Depois de mais de quatro décadas de uma ditadura comandada por alguém cuja pequenez sujeitou o país a um atraso estrutural que ainda nos marca coletivamente, a esperança dos primeiros anos de democracia parece ter-se evaporado por décadas desperdiçadas na estagnação. Hoje, a crença dos portugueses no país está espelhada nas vagas migratórias da geração mais bem preparada e nos estudos que já se realizaram sobre as expectativas dos portugueses para o país. Perante este quadro geral, é compreensível que um povo habituado a sobreviver de um modelo assistencialista tenha medo de perder o pouco que tem. Ser livre é difícil para quem tem receio de perder o pouco que lhe garante a subsistência – reforçado pelos impactos que a crise social da troika deixou na memória coletiva da Nação. Para além deste medo económico ou social, existe um medo que há muito vinha sendo comentado, em ‘petit comité’, da prepotência de uma Justiça que vem perdendo parte do seu lado humanista, que deixou de odiar o crime para passar a odiar o criminoso. Recordo as palavras de José Miguel Júdice que um dia disse, de um juiz de instrução, após o criticar num comentário televisivo: “Sei que ele é má rés. Se um dia estiver perante o mesmo, ele irá vingar-se”.

Tudo errado, a Justiça não vinga, faz Justiça. Um artigo desta semana sobre o tema, escrito por uma procuradora-geral adjunta, que nada referiu para além do óbvio, e que há muito faz tema naquelas conversas de corredor, gerou críticas incompreensíveis. O artigo não faz mais do que voltar à base e afirmar que a Justiça não é instrumento de prepotentes. Deve ser o recurso do fraco perante a prepotência do forte. Se assim não for, enquanto comunidade estamos perdidos. Deste modo, sejamos necessitados ou privilegiados, ‘estamos todos na mesma barca’, não que esta nos leve ao inferno, mas, ao vivermos com medo, já nele vivemos. Sendo portugueses, temos mesmo razão para ter medo.

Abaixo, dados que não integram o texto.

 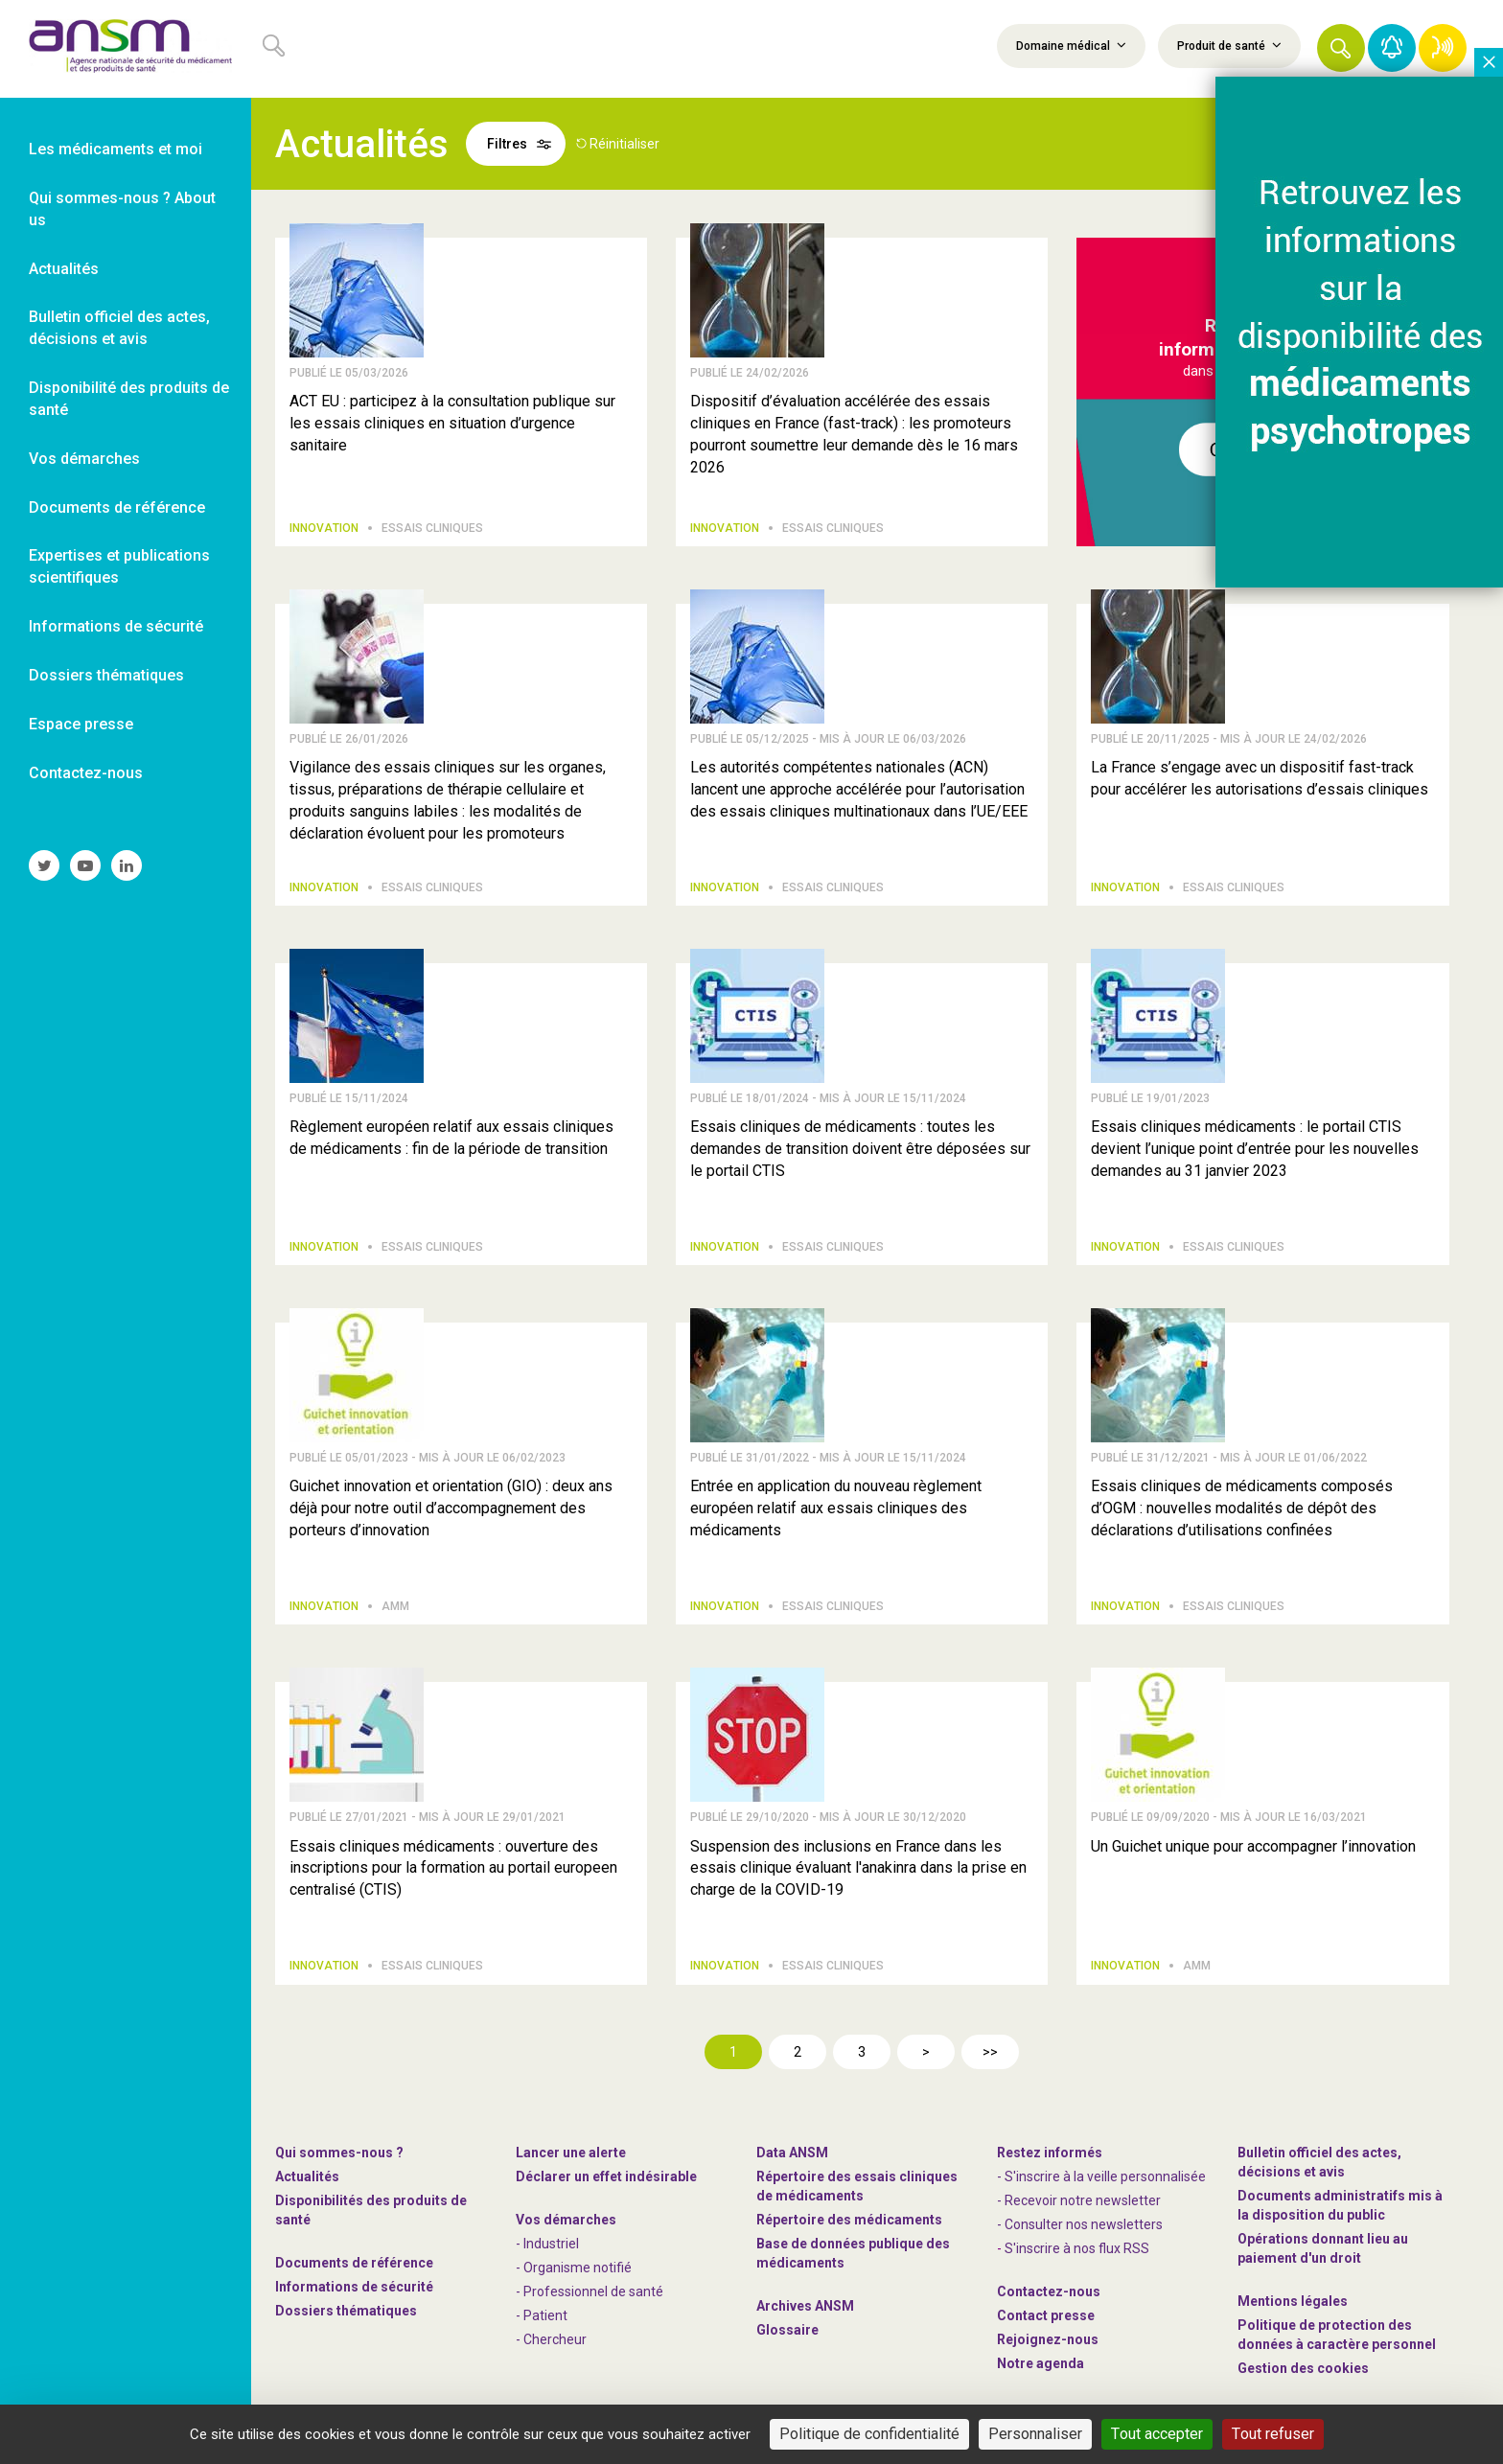 I want to click on - Industriel, so click(x=547, y=2243).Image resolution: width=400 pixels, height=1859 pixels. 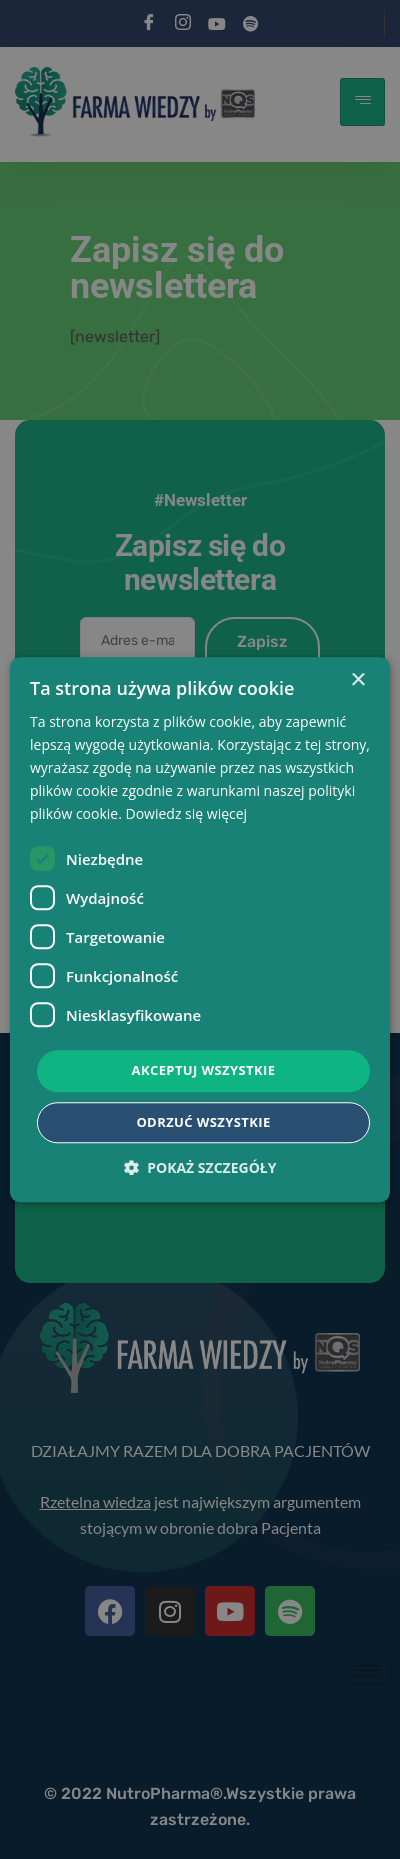 What do you see at coordinates (203, 1122) in the screenshot?
I see `Odrzuć wszystkie [button]` at bounding box center [203, 1122].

Sejamos um humilde varredor de rua ou, pasme-se, um outrora poderoso primeiro-ministro. Escolher ser livre é o ato individual mais difícil para qualquer ser humano. Nas últimas semanas passou a ser o ato mais difícil para o próximo Chefe de Governo de Portugal. Quando votarmos, no próximo dia 10 de março, estaremos a eleger (indiretamente) uma pessoa que passou a estar sob suspeita. Vale mesmo a pena ter medo.